What was next?… my husband was graduating from BMT. I wouldn’t miss that for the world and I wasn’t going to not bring our son who he hadn’t seen in 8 weeks. Boy, that wasn’t easy. 2 long drives, 4 planes, security checks with a stroller, a car seat and a baby, finding my seats, it was all just so much. I still can’t believe I made it through that trip. Fast forwarding some more, my family is reunited. Big yayy! But now migraines kick in and so did the heartburn. This time I refuse to take any medication besides the occasional tylenol. Which my mother believes is the cure for all diseases. But it never helped. I have something stronger now. Now that my husband is home, their still is no time to relax. We must pack for our relocation to California, while dealing with the plans for the babyshower. It took us six very long days to drive from Rhode Island to California. And unfortunately, it took its toll. A blood clot had formed in the deep veins of my thigh. Just one, but very painful. It would have never been found if I didn’t faint in my kitchen and was taken to the emergency room by my husband. The clot was not what made me pass out. It was from being pregnant that did, I got up too quick, got dizzy and lightheaded and down I went. BUT the trip to the ER, and all the amazing staff, I happened to mention the pain in my legs. An ultrasound was done and there it was. I am now 26 weeks pregnant and on a blood thinner in which I have to inject myself twice a day until I give birth. Being pregnant limits the methods of treatment I can get, so this is the best they could do. It doesn’t relieve the pain, though. What does, is walking for a little and the amazing massages my husband gives me. I live with it. Some days it’s worse than others. But I am getting through it.

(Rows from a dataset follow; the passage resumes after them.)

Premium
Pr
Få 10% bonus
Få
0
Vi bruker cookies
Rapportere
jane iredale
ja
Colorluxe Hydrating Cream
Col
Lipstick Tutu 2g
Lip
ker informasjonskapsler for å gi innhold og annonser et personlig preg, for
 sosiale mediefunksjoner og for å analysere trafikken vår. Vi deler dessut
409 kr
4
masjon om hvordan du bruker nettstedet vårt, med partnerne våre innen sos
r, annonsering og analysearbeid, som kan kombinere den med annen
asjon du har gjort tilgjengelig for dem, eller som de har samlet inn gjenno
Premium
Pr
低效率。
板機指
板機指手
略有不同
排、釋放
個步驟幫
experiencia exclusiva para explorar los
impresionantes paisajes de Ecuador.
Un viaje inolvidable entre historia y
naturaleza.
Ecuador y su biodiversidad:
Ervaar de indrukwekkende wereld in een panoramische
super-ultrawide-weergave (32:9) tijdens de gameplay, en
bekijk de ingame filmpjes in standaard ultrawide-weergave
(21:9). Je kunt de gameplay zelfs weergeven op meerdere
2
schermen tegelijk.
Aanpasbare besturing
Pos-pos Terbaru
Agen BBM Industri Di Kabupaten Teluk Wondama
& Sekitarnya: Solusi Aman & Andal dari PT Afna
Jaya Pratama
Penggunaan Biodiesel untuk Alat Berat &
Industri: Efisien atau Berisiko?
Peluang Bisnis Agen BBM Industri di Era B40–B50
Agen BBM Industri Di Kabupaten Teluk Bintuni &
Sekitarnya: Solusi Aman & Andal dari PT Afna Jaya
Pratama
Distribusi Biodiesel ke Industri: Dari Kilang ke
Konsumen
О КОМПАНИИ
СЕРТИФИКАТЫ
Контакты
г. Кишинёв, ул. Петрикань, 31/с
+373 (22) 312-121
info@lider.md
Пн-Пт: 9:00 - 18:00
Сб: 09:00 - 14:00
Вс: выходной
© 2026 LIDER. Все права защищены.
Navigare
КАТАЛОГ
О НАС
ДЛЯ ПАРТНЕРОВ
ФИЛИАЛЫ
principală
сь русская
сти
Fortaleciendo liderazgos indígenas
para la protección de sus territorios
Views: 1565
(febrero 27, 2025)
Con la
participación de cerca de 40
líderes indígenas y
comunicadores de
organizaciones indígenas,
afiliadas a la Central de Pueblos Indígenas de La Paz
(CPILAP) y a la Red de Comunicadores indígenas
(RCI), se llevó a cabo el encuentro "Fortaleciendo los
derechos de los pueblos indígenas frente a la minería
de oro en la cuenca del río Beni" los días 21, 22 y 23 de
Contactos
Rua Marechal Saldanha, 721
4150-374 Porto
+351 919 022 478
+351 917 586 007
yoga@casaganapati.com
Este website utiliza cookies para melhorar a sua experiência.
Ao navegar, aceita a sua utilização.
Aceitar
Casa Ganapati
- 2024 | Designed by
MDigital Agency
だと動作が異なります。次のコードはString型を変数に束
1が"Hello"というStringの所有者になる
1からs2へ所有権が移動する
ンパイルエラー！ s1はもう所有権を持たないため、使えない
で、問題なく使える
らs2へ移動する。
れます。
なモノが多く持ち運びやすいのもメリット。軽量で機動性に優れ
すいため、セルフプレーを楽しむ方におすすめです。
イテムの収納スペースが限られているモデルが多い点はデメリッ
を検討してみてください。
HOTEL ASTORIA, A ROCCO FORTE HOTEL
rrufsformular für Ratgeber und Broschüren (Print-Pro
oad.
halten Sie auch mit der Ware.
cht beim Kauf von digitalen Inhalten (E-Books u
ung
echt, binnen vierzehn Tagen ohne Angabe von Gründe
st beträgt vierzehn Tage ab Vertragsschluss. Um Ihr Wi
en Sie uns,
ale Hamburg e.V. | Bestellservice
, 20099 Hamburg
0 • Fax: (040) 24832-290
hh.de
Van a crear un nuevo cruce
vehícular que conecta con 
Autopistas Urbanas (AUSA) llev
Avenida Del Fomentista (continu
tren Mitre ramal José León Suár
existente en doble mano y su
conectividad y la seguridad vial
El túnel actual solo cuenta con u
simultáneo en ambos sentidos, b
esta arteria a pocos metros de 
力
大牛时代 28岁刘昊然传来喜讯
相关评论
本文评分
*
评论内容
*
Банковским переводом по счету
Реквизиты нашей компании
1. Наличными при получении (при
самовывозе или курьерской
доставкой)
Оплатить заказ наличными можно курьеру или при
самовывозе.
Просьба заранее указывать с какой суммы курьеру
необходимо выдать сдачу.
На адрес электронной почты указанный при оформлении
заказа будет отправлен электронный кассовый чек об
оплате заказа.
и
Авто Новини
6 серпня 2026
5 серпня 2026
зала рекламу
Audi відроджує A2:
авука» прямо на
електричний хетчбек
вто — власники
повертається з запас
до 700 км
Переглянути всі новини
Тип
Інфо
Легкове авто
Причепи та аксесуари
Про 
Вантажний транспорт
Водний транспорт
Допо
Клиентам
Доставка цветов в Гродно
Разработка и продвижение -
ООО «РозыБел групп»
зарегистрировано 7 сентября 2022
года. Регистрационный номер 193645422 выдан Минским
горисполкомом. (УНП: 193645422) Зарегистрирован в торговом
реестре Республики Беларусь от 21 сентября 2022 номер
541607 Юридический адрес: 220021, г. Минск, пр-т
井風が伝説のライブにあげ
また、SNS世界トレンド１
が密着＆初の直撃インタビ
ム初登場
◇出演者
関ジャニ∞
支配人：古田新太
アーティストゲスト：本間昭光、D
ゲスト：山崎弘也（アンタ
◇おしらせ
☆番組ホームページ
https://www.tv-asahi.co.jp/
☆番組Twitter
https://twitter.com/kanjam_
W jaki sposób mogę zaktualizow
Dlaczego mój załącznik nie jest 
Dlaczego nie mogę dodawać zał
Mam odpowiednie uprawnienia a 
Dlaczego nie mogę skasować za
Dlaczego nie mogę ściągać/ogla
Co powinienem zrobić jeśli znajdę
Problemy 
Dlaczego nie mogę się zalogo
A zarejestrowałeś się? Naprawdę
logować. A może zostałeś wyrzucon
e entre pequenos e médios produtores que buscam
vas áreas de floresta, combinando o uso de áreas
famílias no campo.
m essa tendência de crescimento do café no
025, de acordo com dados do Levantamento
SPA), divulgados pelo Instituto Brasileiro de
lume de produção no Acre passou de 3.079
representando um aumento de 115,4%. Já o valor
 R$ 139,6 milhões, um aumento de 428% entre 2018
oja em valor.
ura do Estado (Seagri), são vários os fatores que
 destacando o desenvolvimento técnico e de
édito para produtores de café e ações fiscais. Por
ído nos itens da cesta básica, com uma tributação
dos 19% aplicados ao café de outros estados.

Why am I sharing my Pregnancy story? Well, most pregnancy stories I’ve heard have been the pregnancy fantasy I mentioned in part 1. I don’t know if they are all true and just saying what everyone wants to hear because pregnancy is supposed to be the most beautiful and fulfilling experience in the world, the realness gets masked. I can’t relate to any of those stories but hopefully, someone could relate to mine. It’s okay to be honest with your feelings. Your emotions are what makes you human. Growing another being is overall beautiful once they are out, but the journey isn’t always beautiful. Pregnancy is long and abusive. No really. Being kicked from the inside and can’t do nothing about it. It changes so much about you. I look forward to meeting my second son Julian. No matter what I had to go through, I will never take it back. He’s another piece of me and my husband that I will bring to the world and the anticipation of his arrival could not be greater. 13 weeks from today. We are so excited. We know that despite the odds, this child was meant to be born. God had a different plan for our family and we are at peace with that.